### [What you are asked to do]
Repeat the entries below exactly as they appear, with no pictures.

### [Data supplied]
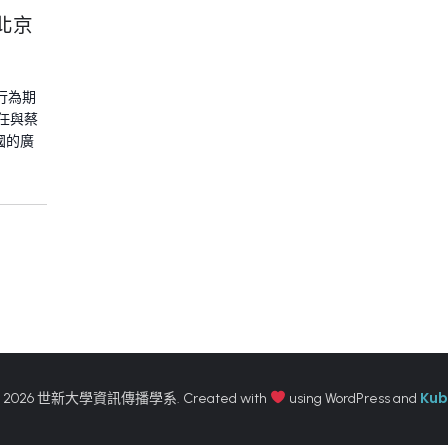
北京
行為期
任與蔡
國的廣
Kub
 2026 世新大學資訊傳播學系. Created with
using WordPress and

### [Exercise result]
北京
行為期
任與蔡
國的廣
Kub
 2026 世新大學資訊傳播學系. Created with
using WordPress and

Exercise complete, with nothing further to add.